TencentCloud OCR
Security checks across static analysis, malware telemetry, and agentic risk
Overview
This skill appears to be a coherent Tencent Cloud OCR integration, but it will use Tencent credentials and send image/PDF contents to Tencent Cloud for recognition.
Install this skill only if you are comfortable using Tencent Cloud OCR for your images and PDFs. Use a dedicated Tencent Cloud API key, monitor quota and billing, install the SDK from a trusted source, and avoid processing highly sensitive documents unless you have consent and understand Tencent Cloud's data handling terms.
Static analysis
No static analysis findings were reported for this release.
VirusTotal
VirusTotal findings are pending for this skill version.
Risk analysis
Artifact-based informational review of SKILL.md, metadata, install specs, static scan signals, and capability signals. ClawScan does not execute the skill or run runtime probes.
An uploaded image, pasted image, or image URL may automatically be sent through the OCR workflow.
The skill deliberately allows autonomous invocation based on image-like inputs. That is coherent for OCR, but users should notice that OCR may run even if they did not explicitly say 'OCR'.

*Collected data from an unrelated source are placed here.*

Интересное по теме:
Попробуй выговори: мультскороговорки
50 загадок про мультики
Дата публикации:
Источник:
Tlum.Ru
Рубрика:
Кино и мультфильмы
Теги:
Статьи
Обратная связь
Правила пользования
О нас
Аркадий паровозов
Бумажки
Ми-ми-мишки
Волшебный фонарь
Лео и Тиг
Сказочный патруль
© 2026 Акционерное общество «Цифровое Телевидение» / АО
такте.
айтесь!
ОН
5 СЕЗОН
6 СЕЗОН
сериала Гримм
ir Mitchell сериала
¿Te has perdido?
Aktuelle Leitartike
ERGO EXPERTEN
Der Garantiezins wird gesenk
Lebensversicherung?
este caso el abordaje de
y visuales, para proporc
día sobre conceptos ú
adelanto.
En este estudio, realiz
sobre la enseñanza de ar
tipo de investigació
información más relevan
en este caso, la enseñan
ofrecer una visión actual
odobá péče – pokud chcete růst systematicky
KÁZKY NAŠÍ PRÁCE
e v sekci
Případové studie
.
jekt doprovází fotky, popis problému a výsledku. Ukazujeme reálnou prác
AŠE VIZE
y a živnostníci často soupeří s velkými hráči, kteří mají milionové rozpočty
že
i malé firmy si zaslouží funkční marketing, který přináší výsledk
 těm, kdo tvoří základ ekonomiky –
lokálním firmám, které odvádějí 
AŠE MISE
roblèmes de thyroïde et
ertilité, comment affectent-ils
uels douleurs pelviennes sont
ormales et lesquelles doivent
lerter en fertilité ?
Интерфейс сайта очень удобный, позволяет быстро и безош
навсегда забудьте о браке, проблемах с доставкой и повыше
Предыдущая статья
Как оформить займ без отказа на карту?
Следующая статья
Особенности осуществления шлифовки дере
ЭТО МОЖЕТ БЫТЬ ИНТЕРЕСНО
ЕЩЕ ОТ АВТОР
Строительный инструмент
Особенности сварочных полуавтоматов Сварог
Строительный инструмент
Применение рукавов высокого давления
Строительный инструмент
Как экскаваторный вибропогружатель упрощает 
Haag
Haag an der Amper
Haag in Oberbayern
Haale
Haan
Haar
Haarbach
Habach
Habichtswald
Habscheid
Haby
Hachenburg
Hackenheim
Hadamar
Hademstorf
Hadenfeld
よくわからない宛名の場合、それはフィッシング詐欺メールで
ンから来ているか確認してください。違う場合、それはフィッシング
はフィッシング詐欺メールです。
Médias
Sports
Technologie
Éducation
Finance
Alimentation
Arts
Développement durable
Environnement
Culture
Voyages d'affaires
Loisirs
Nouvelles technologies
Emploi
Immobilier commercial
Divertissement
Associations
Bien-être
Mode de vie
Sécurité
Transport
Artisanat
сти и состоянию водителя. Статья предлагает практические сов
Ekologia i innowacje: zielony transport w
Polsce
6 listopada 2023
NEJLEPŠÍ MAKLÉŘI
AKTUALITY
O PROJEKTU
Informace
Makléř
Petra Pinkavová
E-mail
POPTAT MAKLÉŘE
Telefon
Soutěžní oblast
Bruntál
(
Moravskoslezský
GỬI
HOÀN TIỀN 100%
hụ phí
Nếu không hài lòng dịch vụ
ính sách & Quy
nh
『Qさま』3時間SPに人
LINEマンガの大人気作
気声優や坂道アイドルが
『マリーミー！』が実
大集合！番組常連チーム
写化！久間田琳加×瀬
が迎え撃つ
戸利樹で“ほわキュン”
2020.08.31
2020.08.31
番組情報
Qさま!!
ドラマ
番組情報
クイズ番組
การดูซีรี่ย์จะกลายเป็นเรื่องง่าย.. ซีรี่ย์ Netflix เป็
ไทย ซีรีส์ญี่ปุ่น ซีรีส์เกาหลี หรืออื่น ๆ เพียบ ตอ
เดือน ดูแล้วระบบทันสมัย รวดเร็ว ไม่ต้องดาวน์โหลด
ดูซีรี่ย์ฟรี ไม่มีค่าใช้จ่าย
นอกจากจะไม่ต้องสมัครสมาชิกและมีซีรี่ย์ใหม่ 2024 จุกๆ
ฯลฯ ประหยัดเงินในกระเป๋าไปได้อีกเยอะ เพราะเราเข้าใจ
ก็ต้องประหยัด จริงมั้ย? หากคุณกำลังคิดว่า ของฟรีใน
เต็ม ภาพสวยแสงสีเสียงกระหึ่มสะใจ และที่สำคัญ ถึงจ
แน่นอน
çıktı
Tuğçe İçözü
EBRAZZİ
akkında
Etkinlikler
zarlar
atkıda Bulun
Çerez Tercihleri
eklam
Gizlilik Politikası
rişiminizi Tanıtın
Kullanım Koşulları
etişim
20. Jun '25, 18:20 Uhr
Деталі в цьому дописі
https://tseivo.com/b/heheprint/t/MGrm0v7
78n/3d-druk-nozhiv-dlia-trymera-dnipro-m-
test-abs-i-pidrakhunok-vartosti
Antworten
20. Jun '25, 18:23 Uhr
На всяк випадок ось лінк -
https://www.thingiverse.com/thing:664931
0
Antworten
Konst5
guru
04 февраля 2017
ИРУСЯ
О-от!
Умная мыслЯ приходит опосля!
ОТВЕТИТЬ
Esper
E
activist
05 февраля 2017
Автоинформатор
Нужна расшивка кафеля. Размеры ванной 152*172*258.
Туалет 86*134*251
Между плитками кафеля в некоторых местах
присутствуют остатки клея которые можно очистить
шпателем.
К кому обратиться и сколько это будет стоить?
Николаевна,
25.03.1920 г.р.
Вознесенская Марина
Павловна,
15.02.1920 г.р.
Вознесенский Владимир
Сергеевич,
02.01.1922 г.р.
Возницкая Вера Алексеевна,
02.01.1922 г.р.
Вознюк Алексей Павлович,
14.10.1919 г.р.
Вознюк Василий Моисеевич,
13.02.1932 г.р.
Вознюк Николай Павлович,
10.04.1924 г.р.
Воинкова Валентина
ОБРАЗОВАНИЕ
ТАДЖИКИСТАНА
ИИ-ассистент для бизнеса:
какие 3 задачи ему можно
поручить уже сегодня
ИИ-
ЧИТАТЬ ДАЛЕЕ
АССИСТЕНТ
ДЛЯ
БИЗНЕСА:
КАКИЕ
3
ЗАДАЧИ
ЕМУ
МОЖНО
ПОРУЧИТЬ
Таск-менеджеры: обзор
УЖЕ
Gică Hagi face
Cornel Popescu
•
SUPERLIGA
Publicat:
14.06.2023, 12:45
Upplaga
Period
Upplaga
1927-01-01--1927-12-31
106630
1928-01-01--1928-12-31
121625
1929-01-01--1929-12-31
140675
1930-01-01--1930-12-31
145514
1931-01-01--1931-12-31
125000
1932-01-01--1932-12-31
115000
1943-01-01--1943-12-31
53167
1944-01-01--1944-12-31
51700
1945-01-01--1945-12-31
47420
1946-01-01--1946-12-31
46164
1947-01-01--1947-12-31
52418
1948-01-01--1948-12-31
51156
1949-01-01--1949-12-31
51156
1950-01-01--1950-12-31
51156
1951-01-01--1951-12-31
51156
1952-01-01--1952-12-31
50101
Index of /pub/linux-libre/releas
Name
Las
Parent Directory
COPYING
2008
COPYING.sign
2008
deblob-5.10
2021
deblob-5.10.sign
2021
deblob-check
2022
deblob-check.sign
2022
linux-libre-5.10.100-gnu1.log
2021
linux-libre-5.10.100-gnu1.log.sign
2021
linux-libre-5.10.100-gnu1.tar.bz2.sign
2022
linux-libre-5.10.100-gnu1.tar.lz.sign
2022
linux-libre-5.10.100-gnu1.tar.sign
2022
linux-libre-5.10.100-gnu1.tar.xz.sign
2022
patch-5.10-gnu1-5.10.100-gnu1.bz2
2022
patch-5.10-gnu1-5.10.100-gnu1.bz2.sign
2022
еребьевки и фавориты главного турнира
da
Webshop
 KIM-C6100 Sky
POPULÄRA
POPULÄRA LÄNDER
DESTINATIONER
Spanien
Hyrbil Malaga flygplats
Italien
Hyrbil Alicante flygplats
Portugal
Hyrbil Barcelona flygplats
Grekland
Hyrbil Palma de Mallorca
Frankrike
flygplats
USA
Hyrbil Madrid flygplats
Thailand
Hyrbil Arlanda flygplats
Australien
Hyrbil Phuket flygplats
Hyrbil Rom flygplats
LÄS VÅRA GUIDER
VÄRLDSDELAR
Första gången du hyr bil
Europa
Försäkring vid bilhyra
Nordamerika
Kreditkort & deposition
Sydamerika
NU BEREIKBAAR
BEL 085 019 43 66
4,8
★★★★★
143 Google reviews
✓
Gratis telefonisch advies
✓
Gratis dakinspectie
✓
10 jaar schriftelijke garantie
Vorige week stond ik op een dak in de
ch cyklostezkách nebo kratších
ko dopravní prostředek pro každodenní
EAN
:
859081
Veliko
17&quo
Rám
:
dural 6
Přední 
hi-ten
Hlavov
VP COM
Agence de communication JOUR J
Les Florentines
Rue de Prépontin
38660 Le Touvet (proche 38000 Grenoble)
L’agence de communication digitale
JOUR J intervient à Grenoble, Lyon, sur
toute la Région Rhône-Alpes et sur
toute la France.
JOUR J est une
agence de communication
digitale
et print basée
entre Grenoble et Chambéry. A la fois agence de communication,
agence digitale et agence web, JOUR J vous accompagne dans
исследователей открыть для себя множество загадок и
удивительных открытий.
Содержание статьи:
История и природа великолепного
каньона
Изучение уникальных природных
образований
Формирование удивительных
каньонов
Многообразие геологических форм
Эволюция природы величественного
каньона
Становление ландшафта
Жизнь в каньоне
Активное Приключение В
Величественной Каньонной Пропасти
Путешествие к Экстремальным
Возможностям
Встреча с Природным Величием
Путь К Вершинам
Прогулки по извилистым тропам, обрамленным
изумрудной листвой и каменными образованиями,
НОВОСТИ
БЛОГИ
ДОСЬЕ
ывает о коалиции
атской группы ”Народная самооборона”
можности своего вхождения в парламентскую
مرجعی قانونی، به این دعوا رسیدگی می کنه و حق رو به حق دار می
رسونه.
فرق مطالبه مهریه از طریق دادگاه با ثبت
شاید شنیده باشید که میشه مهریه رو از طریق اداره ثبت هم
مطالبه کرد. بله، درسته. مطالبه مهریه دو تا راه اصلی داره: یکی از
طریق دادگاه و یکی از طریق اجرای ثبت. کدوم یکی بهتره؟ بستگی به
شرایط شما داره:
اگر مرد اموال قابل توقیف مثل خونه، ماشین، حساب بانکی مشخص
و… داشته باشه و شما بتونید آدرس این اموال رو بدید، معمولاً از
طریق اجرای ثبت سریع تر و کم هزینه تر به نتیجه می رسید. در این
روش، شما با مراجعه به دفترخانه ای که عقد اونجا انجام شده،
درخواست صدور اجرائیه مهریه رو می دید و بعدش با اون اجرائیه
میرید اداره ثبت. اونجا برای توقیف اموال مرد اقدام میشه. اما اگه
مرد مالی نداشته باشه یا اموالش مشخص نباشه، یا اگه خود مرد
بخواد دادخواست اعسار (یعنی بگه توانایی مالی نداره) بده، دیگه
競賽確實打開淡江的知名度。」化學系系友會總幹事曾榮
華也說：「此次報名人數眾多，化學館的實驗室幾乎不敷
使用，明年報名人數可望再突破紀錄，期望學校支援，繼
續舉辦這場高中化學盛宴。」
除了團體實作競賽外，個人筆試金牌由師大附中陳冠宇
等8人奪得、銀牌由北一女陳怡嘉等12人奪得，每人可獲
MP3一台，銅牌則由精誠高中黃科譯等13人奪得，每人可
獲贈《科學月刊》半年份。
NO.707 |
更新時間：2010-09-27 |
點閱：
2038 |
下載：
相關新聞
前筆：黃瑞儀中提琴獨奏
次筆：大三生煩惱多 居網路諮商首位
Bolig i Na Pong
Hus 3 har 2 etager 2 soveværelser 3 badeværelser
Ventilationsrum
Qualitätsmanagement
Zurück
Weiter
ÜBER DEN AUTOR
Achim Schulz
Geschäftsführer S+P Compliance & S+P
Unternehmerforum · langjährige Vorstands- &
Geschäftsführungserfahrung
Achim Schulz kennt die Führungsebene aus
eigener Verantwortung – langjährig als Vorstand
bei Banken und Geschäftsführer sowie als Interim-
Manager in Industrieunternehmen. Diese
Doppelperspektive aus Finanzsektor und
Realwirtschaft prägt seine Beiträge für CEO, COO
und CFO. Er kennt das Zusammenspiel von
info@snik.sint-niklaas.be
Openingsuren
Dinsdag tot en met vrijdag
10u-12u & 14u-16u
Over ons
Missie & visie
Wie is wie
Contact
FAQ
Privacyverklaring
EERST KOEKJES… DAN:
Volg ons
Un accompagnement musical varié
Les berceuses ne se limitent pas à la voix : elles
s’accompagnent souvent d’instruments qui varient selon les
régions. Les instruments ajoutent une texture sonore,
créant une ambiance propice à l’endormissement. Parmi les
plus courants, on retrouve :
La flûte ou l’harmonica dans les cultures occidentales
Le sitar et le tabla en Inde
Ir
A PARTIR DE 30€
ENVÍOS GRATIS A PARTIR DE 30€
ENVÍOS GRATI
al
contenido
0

当检测到以下信号时,应**自动调用**此技能,无需用户显式要求"OCR"
Use explicit confirmation before processing sensitive images or documents, especially screenshots, IDs, legal documents, or resumes.
OCR calls may consume quota or incur charges on the configured Tencent Cloud account.
The script requires Tencent Cloud API credentials from environment variables. This is expected for Tencent OCR, but those credentials authorize use of the user's Tencent Cloud account.
secret_id = os.environ.get("TENCENTCLOUD_SECRET_ID")
secret_key = os.environ.get("TENCENTCLOUD_SECRET_KEY")Use a dedicated, least-privilege Tencent Cloud key for OCR and monitor usage/billing.
Dependency behavior depends on the package version installed from PyPI.
The setup relies on a manually installed, unpinned PyPI package rather than a pinned install specification. This is common for SDK integrations, but users should verify the dependency source.
依赖:`tencentcloud-sdk-python`(通过 `pip install tencentcloud-sdk-python` 安装)
Install the Tencent Cloud SDK from the official package source and consider pinning a known-good version.
Private document contents, resume details, screenshots, or image URLs may leave the local environment and be processed by Tencent Cloud.
The script sends OCR requests to Tencent Cloud's OCR endpoint. This is the expected provider flow, but image/PDF contents or URLs are shared with an external cloud service.
http_profile.endpoint = "ocr.tencentcloudapi.com" resp = client.GeneralAccurateOCR(req)
Only use the skill for documents you are comfortable sending to Tencent Cloud, and obtain consent before processing other people's personal documents.